Purchase Agreement . This Note is one of the several 10%
Convertible Notes of the Company issued pursuant to the Purchase
Agreement. This Note is subject to the terms and conditions of, and
entitled to the benefit of, the provisions of the Purchase
Agreement. This Note is transferable and assignable to any Person
to whom such transfer is permissible under the Purchase Agreement
and applicable law. The Company agrees to issue from time to time a
replacement Note in the form hereof to facilitate such transfers
and assignments.

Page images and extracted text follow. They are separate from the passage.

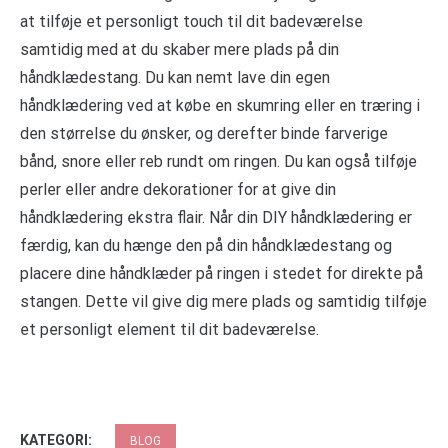
at tilføje et personligt touch til dit badeværelse
samtidig med at du skaber mere plads på din
håndklædestang. Du kan nemt lave din egen
håndklædering ved at købe en skumring eller en træring i
den størrelse du ønsker, og derefter binde farverige
bånd, snore eller reb rundt om ringen. Du kan også tilføje
perler eller andre dekorationer for at give din
håndklædering ekstra flair. Når din DIY håndklædering er
færdig, kan du hænge den på din håndklædestang og
placere dine håndklæder på ringen i stedet for direkte på
stangen. Dette vil give dig mere plads og samtidig tilføje
et personligt element til dit badeværelse.
KATEGORI:
BLOG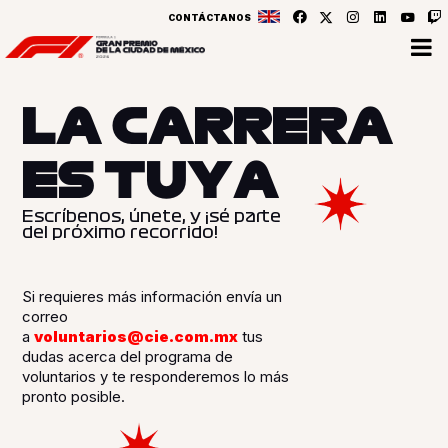
CONTÁCTANOS
L
A
C
A
R
R
E
R
A
E
S
T
U
Y
A
Escríbenos, únete, y ¡sé parte
del próximo recorrido!
Si requieres más información envía un
correo
a
voluntarios@cie.com.mx
tus
dudas acerca del programa de
voluntarios y te responderemos lo más
pronto posible.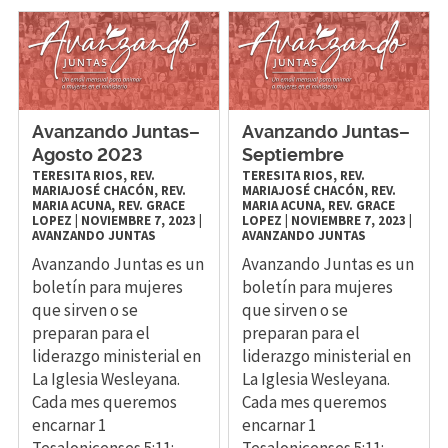
Avanzando Juntas–
Avanzando Juntas–
Agosto 2023
Septiembre
TERESITA RIOS, REV.
TERESITA RIOS, REV.
MARIAJOSÉ CHACÓN, REV.
MARIAJOSÉ CHACÓN, REV.
MARIA ACUNA, REV. GRACE
MARIA ACUNA, REV. GRACE
LOPEZ
|
NOVIEMBRE 7, 2023
|
LOPEZ
|
NOVIEMBRE 7, 2023
|
AVANZANDO JUNTAS
AVANZANDO JUNTAS
Avanzando Juntas es un
Avanzando Juntas es un
boletín para mujeres
boletín para mujeres
que sirven o se
que sirven o se
preparan para el
preparan para el
liderazgo ministerial en
liderazgo ministerial en
La Iglesia Wesleyana.
La Iglesia Wesleyana.
Cada mes queremos
Cada mes queremos
encarnar 1
encarnar 1
Tesalonicenses 5:11:
Tesalonicenses 5:11: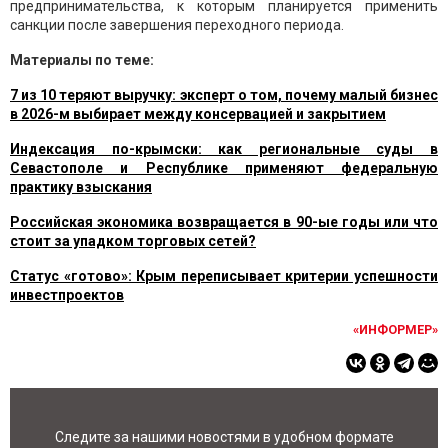
предпринимательства, к которым планируется применить
санкции после завершения переходного периода.
Материалы по теме:
7 из 10 теряют выручку: эксперт о том, почему малый бизнес
в 2026-м выбирает между консервацией и закрытием
Индексация по-крымски: как региональные суды в
Севастополе и Республике применяют федеральную
практику взыскания
Российская экономика возвращается в 90-ые годы или что
стоит за упадком торговых сетей?
Статус «готово»: Крым переписывает критерии успешности
инвестпроектов
«ИНФОРМЕР»
Следите за нашими новостями в удобном формате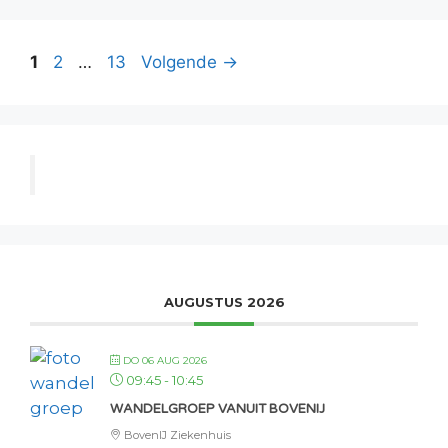
Pagina
Pagina
Pagina
1
2
…
13
Volgende
→
AUGUSTUS 2026
DO 06 AUG 2026
09:45
-
10:45
WANDELGROEP VANUIT BOVENIJ
BovenIJ Ziekenhuis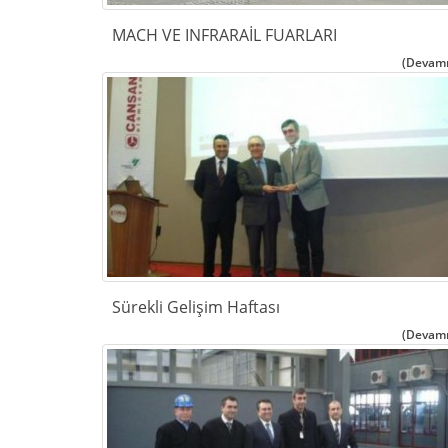
MACH VE INFRARAİL FUARLARI
(Devamı.
Sürekli Gelişim Haftası
(Devamı.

In addition, after delivery of an indemnity in
form and substance reasonably satisfactory to the Company, the
Company also agrees to promptly issue a replacement Note if this
Note is lost, stolen, mutilated or destroyed.
3.
No Right of Prepayment or Redemption . This Note shall not
be prepayable or redeemable by the Company prior to the Stated
Maturity Date.
(a) Subject
to and upon compliance with the provisions of this Note, prior to
the Stated Maturity Date, the Holder shall have the right, at its
option at any time, to convert some or all of the Note into such
number of fully paid and nonassessable shares of Common Stock as is
obtained by: dividing the principal amount of this Note to be
converted by the Conversion Price then in effect. The rights of
conversion set forth in this Section 4 shall be exercised by the
Holder by giving written notice to the Company that the Holder
elects to convert a stated amount of this Note into Common Stock
and by surrender of this Note (or, in lieu thereof, by delivery of
an appropriate lost security affidavit in the event this Note shall
have been lost or destroyed) to the Company at its principal office
(or such other office or agency of the Company as the Company may
designate by notice in writing to the Holder) at any time on the
date set forth in such notice (which date shall not be earlier than
the Company’s receipt of such notice), together with a
statement of the name or names (with address) in which the
certificate or certificates for shares of Common Stock shall be
issued. Any conversion of less than all of the then outstanding
principal amount of this Note shall be in an amount no less than
$25,000.
(b) Promptly
after receipt of the written notice referred to in Section 4(a)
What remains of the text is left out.